Kami yang membangun negeri ini. Dan, masih banyak lagi istilah untuk memperkuat ke-Fagogoruan demi jalan suci politik identitas.
Padahal tanpa disadari, teriakan fagogoru dengan plesetan kami putra-putri Fagogoru. Kami anak kampung dan embel-embel lainnya. Telah mencabik-cabik fagogoru sebagai identitas orang Weda, Patani, Maba.
Sesungguhnya, plesetan tersebut bukanlah politik identitas melainkan politisasi identitas. Dimana identitas satu wilayah, satu negeri atau identitas suku tertentu bahkan identitas agama dimanfaatkan untuk kepentingan politik merebut atau mempertahankan kekuasaan.
Apa Itu Politik Identitas
Penting untuk diketahui, istilah politik identitas baru muncul di pertengahan dekade 1960-an. Sebelumnya, pada dekade 1950-an istilah ini belum dikenal.
Marie Moran, dalam tulisannya Coen Husain Pontoh di Indoprogress yang berjudul “Rasisme, Politik Identitas dan Masalah Papua: Sebuah Penjelasan menulis sejarah.”
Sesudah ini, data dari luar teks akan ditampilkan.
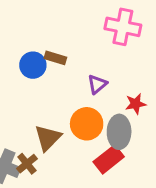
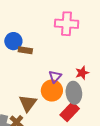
blue circle: (33, 65) -> (13, 41), moved
purple triangle: (97, 84) -> (55, 77), moved

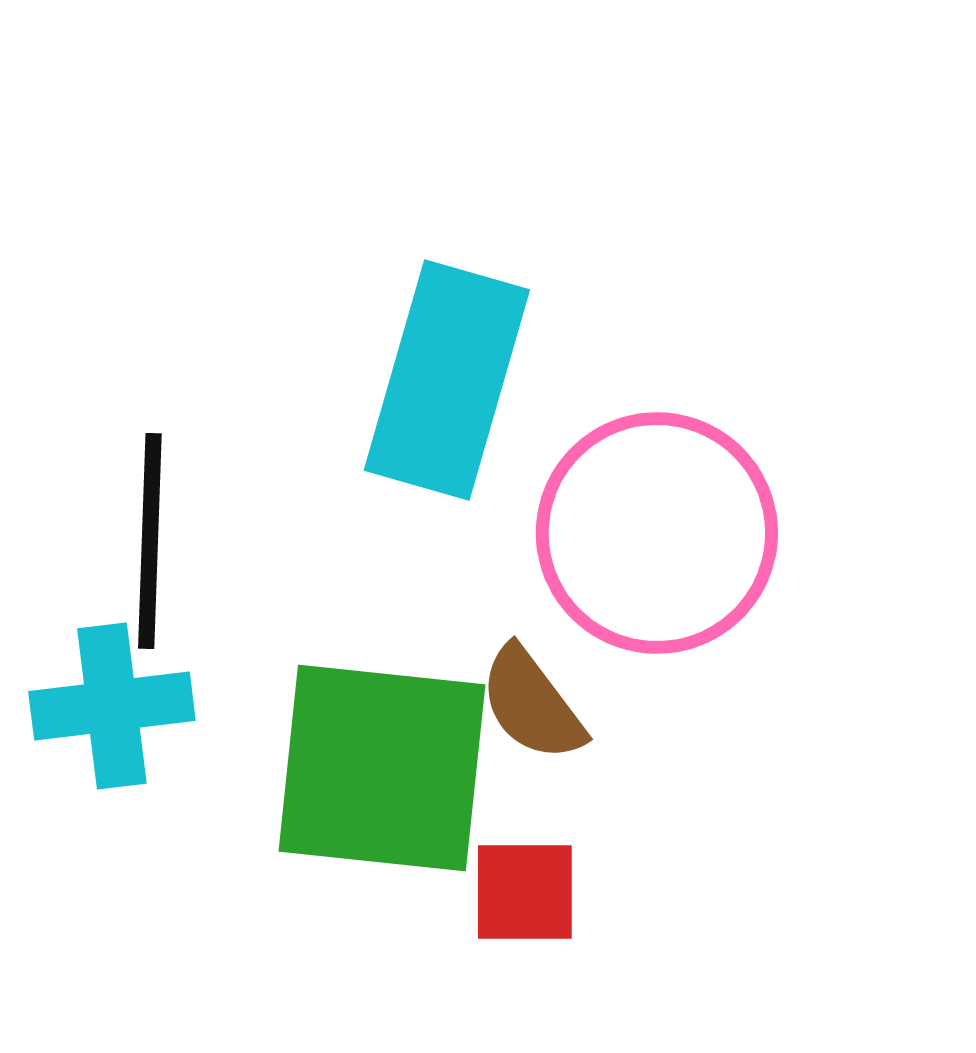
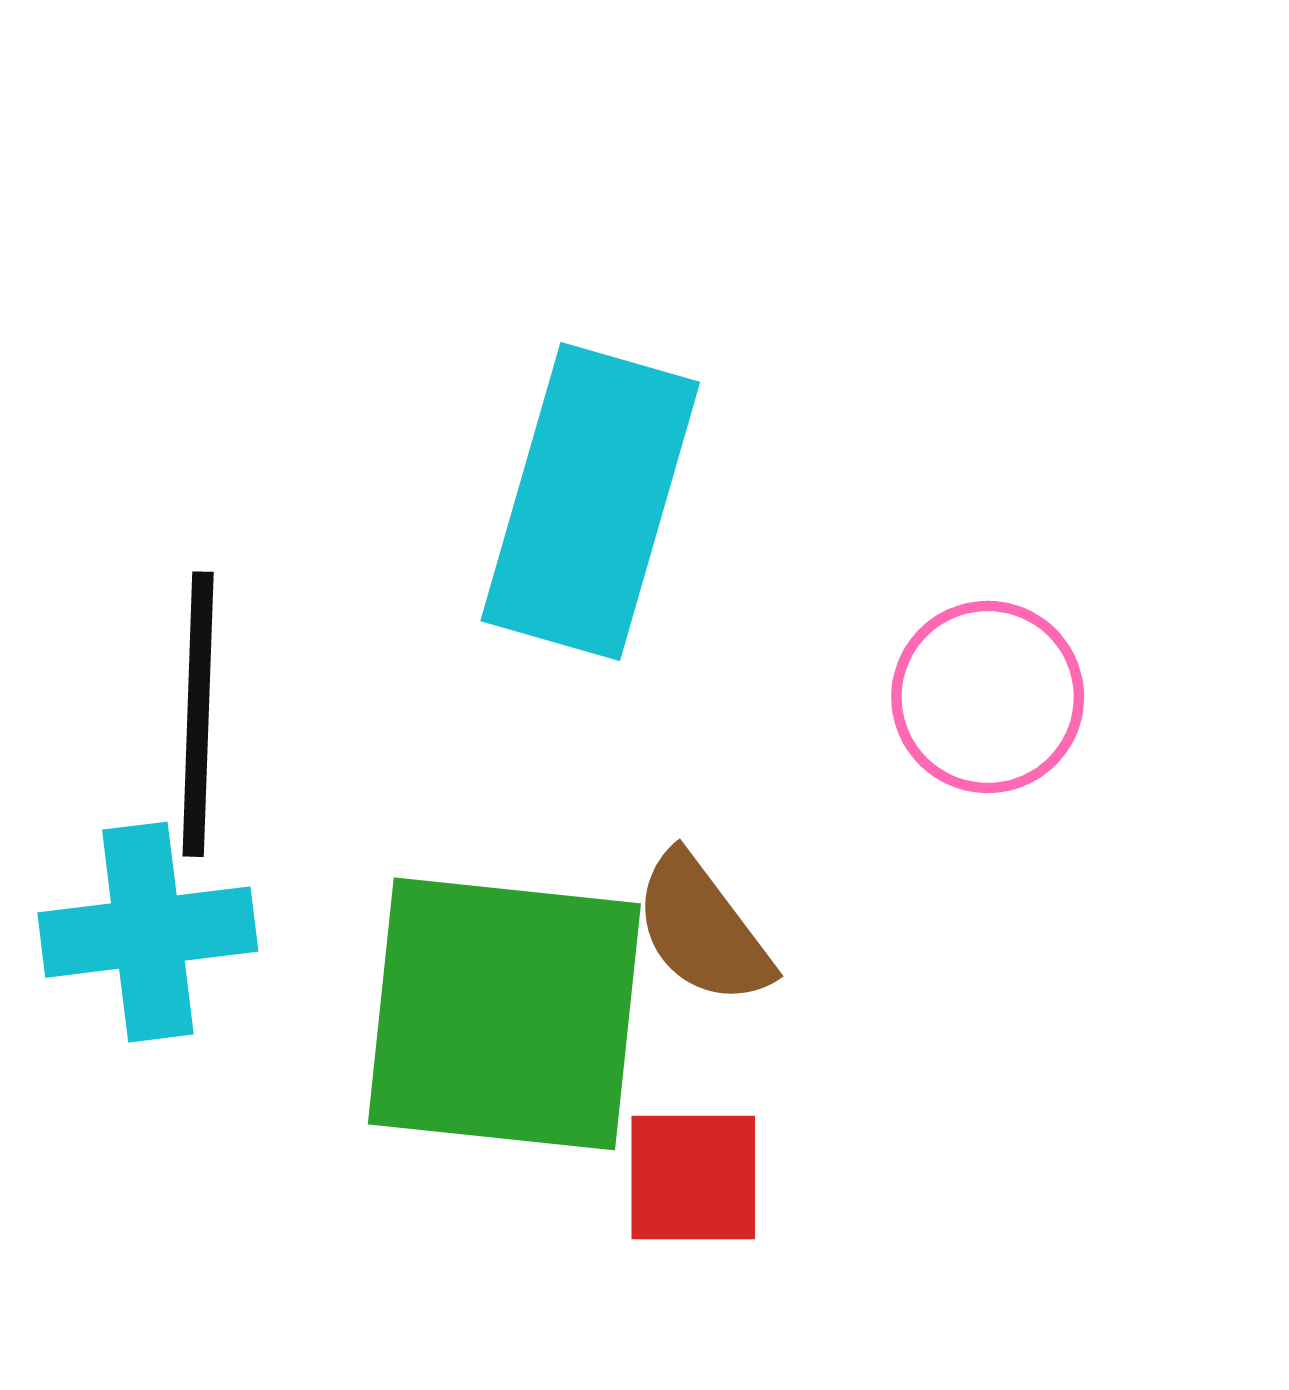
pink circle: (657, 533) -> (988, 697), moved, size x0.6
Mengatakan, tidak ada satu pun publikasi akademik, jurnal, media populer, terbitan bisnis dan korporat, pernyataan politik hingga manifesto gerakan yang membahas identitas seksual, etnis, ras, national, politik, konsumen, atau bahkan krisis identitas.
Moran yakin istilah politik identitas seperti yang kita kenal sekarang baru muncul pada pertengahan dekade 1960-an. Sedang yang melatar belakangi istilah politik identitas dikarenakan ada dua momen historis yang menyejarah.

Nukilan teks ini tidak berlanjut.